WORK REQUIRED:
In the entries below, find each line with the string "Teelichter" and copy it.

(THE RECORDS begins)

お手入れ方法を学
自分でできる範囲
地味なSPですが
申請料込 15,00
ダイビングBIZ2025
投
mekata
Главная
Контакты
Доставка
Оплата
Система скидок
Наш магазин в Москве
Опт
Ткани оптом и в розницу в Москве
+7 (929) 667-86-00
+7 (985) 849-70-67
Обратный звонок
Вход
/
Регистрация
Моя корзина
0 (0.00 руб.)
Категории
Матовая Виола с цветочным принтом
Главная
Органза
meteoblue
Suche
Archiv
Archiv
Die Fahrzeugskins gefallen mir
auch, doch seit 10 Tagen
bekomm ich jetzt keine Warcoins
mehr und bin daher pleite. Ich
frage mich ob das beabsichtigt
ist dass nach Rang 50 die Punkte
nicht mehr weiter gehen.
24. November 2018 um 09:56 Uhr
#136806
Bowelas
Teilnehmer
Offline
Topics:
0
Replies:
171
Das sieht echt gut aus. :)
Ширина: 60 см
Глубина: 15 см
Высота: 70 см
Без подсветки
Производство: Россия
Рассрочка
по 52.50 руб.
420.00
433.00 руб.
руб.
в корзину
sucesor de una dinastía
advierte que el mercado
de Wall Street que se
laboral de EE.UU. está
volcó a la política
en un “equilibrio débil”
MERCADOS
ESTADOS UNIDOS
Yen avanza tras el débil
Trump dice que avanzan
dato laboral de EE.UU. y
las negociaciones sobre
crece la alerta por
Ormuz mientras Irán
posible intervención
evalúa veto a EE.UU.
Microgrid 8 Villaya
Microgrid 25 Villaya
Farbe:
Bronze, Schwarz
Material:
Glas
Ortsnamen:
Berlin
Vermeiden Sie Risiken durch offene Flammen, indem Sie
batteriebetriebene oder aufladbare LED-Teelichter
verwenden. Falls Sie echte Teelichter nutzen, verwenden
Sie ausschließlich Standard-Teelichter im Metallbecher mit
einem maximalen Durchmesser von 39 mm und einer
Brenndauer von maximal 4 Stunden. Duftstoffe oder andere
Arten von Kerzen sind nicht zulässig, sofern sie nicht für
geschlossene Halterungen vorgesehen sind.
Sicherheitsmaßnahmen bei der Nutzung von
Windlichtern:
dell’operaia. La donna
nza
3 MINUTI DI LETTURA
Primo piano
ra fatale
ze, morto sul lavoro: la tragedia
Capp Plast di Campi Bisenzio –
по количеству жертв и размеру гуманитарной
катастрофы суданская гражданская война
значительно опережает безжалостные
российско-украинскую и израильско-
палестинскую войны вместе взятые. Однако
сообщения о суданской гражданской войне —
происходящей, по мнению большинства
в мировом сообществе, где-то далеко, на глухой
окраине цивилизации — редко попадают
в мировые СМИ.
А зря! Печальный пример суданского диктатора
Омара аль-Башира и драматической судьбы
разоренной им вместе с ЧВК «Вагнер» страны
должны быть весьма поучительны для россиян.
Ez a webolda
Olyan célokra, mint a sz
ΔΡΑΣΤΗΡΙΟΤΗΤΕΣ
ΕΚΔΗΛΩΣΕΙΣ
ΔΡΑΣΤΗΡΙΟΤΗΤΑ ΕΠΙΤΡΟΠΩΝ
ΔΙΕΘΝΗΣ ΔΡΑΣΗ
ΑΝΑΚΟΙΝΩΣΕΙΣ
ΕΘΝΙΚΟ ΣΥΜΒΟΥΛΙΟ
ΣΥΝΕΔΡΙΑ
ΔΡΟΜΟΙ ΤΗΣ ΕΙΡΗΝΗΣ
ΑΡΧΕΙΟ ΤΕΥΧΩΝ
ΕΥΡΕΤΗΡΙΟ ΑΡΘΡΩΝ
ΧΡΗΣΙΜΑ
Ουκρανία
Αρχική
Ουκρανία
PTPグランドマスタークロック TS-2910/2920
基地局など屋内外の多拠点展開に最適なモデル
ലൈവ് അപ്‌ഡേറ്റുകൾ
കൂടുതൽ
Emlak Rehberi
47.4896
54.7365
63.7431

(THE RECORDS ends)

EXERCISE OUTPUT:
batteriebetriebene oder aufladbare LED-Teelichter
verwenden. Falls Sie echte Teelichter nutzen, verwenden
Sie ausschließlich Standard-Teelichter im Metallbecher mit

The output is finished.